Recorrió todas las canchas de la Argentina con diferentes equipos y sabe perfectamente lo que es sufrir en este deporte. Cómo no va a saber sufrir si admite que lo invitaron a irse de la mayoría de los clubes porque los resultados no lo acompañaron. Buscando, recordando y analizando bien la respuesta, el DT no mencionó ningún logro como entrenador en sus momentos de felicidad dentro de esta profesión. Con pocas dudas, afirmó que sus momentos más felices fueron como jugador.

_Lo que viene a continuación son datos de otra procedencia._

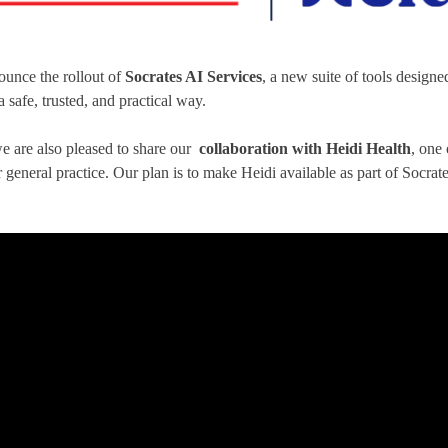
ounce the rollout of
Socrates AI Services
, a new suite of tools designe
 safe, trusted, and practical way.
we are also pleased to share our
collaboration with Heidi Health
, one
general practice. Our plan is to make Heidi available as part of Socrates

“Los momentos de mayor felicidad que yo viví fueron en mi etapa de adolecente como jugador de futbol. Yo a los 14 años estaba jugando en primera división, la etapa con Juan Pedro Córdoba en el Deportivo Madryn que culminó con un campeonato fueron los momentos de mayor felicidad que tuve. Fueron los momentos donde no aparece el futbol como profesión. A los 30 años terminó mi etapa como jugador y empezó la de entrenador. Y la de entrenador siempre me acuerdo de los clubes que me dieron la posibilidad de arrancar: Brown, Alianza y Alumni. La felicidad en mí estuvo y está lejos, el futbol lo transformamos en una profesión y ya no se disfrutó tanto”, reveló.

El “Lobo” comodorense fue su casa durante varios años y dejó grandes recuerdos. Logró un ascenso al Federal B y eso los hinchas no lo olvidan. La actualidad de Jorge Newbery a nivel deportiva es buena y Murúa no dejó pasar de largo esto en la entrevista. Destacó el último Torneo Regional que hizo el club y explicó que le faltó suerte para lograr el ascenso.

Siempre tengo el cariño de haber pasado por Newbery. Son etapas y momentos. Seguí el Regional y fue bueno. Por ahí te toca la suerte de poder ascender y por ahí no. No solo tenés que trabajar y alinear a los jugadores, sino que tienen que coincidir un montón de aspectos y tiene que estar el azar, porque esto es un juego. El azar es algo muy importante y lo vimos en el último clásico entre Boca y River con una pelota en la línea. En algún momento seguramente se les va a dar el ascenso. Hizo una muy buena campaña con un entrenador joven, el caso de Javier Guerreiro. Es muy bueno que haya estado y tenido esa experiencia. Al entrenador no se lo cataloga como bueno o malo porque ganó un campeonato. Son etapas”, remarcó.

Los últimos años de Luis Murúa fueron cerca del césped y la pelota, pero también cerca de una causa judicial de la que no se despegó ni un momento. Recorrió medios de comunicación y llevó en la espalda la lucha de sus hijas para que Juan Alé, ex Jefe de la Policía de Chubut, sea condenado por abuso sexual. Sin dudas, el partido más importante que tuvo en su vida. La última pregunta de la entrevista fue corta y clara: ¿Cómo te gustaría que te recuerden el día de mañana?

Me gustaría que me recuerden como un entrenador. El entrenador tiene una figura más amplia que la del director técnico. A mí me gusta la semana, el día a día. Eso me llena de vida. Con esa palabra me gustaría que me recuerden. Como un entrenador de fútbol”, finalizó.